__WHAT TO WORK ON__: Set down, in full, every record in the block.
════════
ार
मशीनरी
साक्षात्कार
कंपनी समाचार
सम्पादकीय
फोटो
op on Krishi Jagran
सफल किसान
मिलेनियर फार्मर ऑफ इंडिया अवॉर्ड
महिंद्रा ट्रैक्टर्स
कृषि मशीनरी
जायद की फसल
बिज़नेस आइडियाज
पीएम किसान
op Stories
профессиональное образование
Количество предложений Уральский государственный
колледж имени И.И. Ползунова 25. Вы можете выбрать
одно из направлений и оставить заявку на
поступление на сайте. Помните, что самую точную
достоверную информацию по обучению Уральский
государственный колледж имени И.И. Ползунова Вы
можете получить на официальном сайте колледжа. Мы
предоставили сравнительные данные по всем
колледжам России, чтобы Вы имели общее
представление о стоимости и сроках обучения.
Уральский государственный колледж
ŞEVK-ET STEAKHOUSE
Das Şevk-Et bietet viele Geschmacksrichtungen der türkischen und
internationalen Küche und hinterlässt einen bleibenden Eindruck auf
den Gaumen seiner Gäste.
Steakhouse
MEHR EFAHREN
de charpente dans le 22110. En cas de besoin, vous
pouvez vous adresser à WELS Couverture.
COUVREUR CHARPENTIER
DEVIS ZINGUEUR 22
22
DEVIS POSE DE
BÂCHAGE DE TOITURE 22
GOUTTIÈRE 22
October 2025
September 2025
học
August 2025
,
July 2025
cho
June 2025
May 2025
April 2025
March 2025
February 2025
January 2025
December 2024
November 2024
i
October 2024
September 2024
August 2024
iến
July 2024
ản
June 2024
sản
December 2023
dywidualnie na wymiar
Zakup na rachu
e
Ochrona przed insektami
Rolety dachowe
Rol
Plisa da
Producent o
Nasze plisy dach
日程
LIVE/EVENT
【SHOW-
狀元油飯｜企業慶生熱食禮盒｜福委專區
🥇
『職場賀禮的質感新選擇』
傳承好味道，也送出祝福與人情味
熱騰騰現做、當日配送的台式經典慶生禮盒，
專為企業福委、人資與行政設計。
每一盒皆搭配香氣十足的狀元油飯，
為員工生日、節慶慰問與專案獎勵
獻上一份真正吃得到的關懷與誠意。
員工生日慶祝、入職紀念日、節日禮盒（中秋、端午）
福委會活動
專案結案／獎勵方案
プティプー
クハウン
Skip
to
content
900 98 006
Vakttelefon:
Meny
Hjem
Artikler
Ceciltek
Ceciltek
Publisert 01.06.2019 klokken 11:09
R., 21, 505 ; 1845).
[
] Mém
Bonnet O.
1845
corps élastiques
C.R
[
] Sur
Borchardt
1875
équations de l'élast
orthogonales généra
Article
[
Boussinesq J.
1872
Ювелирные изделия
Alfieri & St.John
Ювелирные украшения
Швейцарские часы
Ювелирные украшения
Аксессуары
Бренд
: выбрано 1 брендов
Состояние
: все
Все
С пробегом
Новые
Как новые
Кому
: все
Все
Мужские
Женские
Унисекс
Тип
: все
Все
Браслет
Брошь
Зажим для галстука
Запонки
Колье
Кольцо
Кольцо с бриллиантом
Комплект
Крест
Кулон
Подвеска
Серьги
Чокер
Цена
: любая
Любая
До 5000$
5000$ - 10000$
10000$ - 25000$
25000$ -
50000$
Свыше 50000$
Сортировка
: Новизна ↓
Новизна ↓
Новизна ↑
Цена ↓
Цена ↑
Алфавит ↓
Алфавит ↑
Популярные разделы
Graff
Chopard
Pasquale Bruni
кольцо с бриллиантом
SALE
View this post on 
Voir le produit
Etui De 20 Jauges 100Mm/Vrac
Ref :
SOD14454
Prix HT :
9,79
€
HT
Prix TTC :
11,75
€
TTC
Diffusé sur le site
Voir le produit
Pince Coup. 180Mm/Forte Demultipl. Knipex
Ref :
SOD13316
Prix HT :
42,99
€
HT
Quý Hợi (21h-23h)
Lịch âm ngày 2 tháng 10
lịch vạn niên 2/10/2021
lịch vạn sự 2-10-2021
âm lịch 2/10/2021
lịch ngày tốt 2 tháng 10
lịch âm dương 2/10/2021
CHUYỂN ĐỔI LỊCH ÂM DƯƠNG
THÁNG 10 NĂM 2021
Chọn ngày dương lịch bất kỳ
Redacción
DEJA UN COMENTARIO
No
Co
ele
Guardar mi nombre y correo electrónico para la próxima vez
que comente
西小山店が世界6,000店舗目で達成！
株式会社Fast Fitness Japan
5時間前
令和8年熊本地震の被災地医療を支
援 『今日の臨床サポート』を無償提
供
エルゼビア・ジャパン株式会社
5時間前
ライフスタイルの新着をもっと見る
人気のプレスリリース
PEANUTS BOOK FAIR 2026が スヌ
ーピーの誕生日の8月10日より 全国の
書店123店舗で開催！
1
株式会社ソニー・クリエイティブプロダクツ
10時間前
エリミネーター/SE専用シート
════════
__RESPONSE BOX__:
ार
मशीनरी
साक्षात्कार
कंपनी समाचार
सम्पादकीय
फोटो
op on Krishi Jagran
सफल किसान
मिलेनियर फार्मर ऑफ इंडिया अवॉर्ड
महिंद्रा ट्रैक्टर्स
कृषि मशीनरी
जायद की फसल
बिज़नेस आइडियाज
पीएम किसान
op Stories
профессиональное образование
Количество предложений Уральский государственный
колледж имени И.И. Ползунова 25. Вы можете выбрать
одно из направлений и оставить заявку на
поступление на сайте. Помните, что самую точную
достоверную информацию по обучению Уральский
государственный колледж имени И.И. Ползунова Вы
можете получить на официальном сайте колледжа. Мы
предоставили сравнительные данные по всем
колледжам России, чтобы Вы имели общее
представление о стоимости и сроках обучения.
Уральский государственный колледж
ŞEVK-ET STEAKHOUSE
Das Şevk-Et bietet viele Geschmacksrichtungen der türkischen und
internationalen Küche und hinterlässt einen bleibenden Eindruck auf
den Gaumen seiner Gäste.
Steakhouse
MEHR EFAHREN
de charpente dans le 22110. En cas de besoin, vous
pouvez vous adresser à WELS Couverture.
COUVREUR CHARPENTIER
DEVIS ZINGUEUR 22
22
DEVIS POSE DE
BÂCHAGE DE TOITURE 22
GOUTTIÈRE 22
October 2025
September 2025
học
August 2025
,
July 2025
cho
June 2025
May 2025
April 2025
March 2025
February 2025
January 2025
December 2024
November 2024
i
October 2024
September 2024
August 2024
iến
July 2024
ản
June 2024
sản
December 2023
dywidualnie na wymiar
Zakup na rachu
e
Ochrona przed insektami
Rolety dachowe
Rol
Plisa da
Producent o
Nasze plisy dach
日程
LIVE/EVENT
【SHOW-
狀元油飯｜企業慶生熱食禮盒｜福委專區
🥇
『職場賀禮的質感新選擇』
傳承好味道，也送出祝福與人情味
熱騰騰現做、當日配送的台式經典慶生禮盒，
專為企業福委、人資與行政設計。
每一盒皆搭配香氣十足的狀元油飯，
為員工生日、節慶慰問與專案獎勵
獻上一份真正吃得到的關懷與誠意。
員工生日慶祝、入職紀念日、節日禮盒（中秋、端午）
福委會活動
專案結案／獎勵方案
プティプー
クハウン
Skip
to
content
900 98 006
Vakttelefon:
Meny
Hjem
Artikler
Ceciltek
Ceciltek
Publisert 01.06.2019 klokken 11:09
R., 21, 505 ; 1845).
[
] Mém
Bonnet O.
1845
corps élastiques
C.R
[
] Sur
Borchardt
1875
équations de l'élast
orthogonales généra
Article
[
Boussinesq J.
1872
Ювелирные изделия
Alfieri & St.John
Ювелирные украшения
Швейцарские часы
Ювелирные украшения
Аксессуары
Бренд
: выбрано 1 брендов
Состояние
: все
Все
С пробегом
Новые
Как новые
Кому
: все
Все
Мужские
Женские
Унисекс
Тип
: все
Все
Браслет
Брошь
Зажим для галстука
Запонки
Колье
Кольцо
Кольцо с бриллиантом
Комплект
Крест
Кулон
Подвеска
Серьги
Чокер
Цена
: любая
Любая
До 5000$
5000$ - 10000$
10000$ - 25000$
25000$ -
50000$
Свыше 50000$
Сортировка
: Новизна ↓
Новизна ↓
Новизна ↑
Цена ↓
Цена ↑
Алфавит ↓
Алфавит ↑
Популярные разделы
Graff
Chopard
Pasquale Bruni
кольцо с бриллиантом
SALE
View this post on 
Voir le produit
Etui De 20 Jauges 100Mm/Vrac
Ref :
SOD14454
Prix HT :
9,79
€
HT
Prix TTC :
11,75
€
TTC
Diffusé sur le site
Voir le produit
Pince Coup. 180Mm/Forte Demultipl. Knipex
Ref :
SOD13316
Prix HT :
42,99
€
HT
Quý Hợi (21h-23h)
Lịch âm ngày 2 tháng 10
lịch vạn niên 2/10/2021
lịch vạn sự 2-10-2021
âm lịch 2/10/2021
lịch ngày tốt 2 tháng 10
lịch âm dương 2/10/2021
CHUYỂN ĐỔI LỊCH ÂM DƯƠNG
THÁNG 10 NĂM 2021
Chọn ngày dương lịch bất kỳ
Redacción
DEJA UN COMENTARIO
No
Co
ele
Guardar mi nombre y correo electrónico para la próxima vez
que comente
西小山店が世界6,000店舗目で達成！
株式会社Fast Fitness Japan
5時間前
令和8年熊本地震の被災地医療を支
援 『今日の臨床サポート』を無償提
供
エルゼビア・ジャパン株式会社
5時間前
ライフスタイルの新着をもっと見る
人気のプレスリリース
PEANUTS BOOK FAIR 2026が スヌ
ーピーの誕生日の8月10日より 全国の
書店123店舗で開催！
1
株式会社ソニー・クリエイティブプロダクツ
10時間前
エリミネーター/SE専用シート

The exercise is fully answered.